For Group F, the investigator obtained as full a view of the larynx as possible. The blade with its camera lens was placed close to the larynx and then lifted or gently levered backward in an attempt to visualize the anterior commissure or as much of the larynx as deemed possible without applying excess force to the blade or patient. The study protocol did not necessarily require full glottic exposure, only that a reasonable effort was made to obtain a full view with what, for many, would be a standard technique with the GVL. For Group R, the investigator placed the blade more proximally in the airway such that the blade tip and camera lens were positioned farther away from the larynx.
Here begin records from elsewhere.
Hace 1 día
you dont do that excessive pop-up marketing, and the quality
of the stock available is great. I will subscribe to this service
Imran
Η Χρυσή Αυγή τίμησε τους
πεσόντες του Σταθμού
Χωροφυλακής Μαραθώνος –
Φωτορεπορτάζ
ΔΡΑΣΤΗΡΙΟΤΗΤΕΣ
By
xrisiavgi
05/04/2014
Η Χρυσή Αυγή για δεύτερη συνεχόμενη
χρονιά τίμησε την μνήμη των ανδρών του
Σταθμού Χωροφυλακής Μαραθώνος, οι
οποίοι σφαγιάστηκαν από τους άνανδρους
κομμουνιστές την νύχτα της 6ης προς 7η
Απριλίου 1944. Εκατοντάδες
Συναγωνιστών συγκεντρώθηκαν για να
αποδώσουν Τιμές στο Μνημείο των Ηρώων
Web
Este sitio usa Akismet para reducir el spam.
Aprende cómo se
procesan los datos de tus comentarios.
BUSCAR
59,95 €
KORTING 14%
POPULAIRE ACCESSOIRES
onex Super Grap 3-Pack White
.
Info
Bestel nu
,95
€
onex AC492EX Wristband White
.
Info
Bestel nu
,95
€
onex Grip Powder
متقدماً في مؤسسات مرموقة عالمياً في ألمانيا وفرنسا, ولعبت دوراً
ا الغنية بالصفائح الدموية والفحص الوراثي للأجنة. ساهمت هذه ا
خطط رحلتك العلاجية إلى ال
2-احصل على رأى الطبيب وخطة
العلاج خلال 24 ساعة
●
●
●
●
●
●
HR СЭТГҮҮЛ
The investigator sought to expose no more than a small amount (e.g., < 50%) of the glottic opening above the corniculate cartilages. No directive was made for either group on whether to lift the epiglottis directly with the blade to help achieve the mandated view.

Once the assigned view was obtained and maintained, the investigator introduced the styleted ETT from the right corner of the patient’s mouth. As per the manufacturer’s recommendation,8 the investigator continued advancing the ETT while monitoring its tip with direct intraoral visualization until it progressed beyond the palatoglossal arch. Visualization then reverted to the GVL monitor while freehand ETT delivery proceeded. The study investigator withdrew the GlideRite Rigid Stylet a distance of 5 cm once the styleted ETT advanced through the glottic opening. Intubation was completed by advancing the ETT farther down the trachea to its final position. If there was resistance to forward passage down the trachea, the ETT was rotated clockwise 90° to alleviate impaction of the leading edge of the ETT against the cricoid or a tracheal cartilaginous ring. After successful intubation, the investigator removed the stylet completely, inflated the ETT cuff, attached the anesthesia breathing circuit, and initiated positive pressure ventilation.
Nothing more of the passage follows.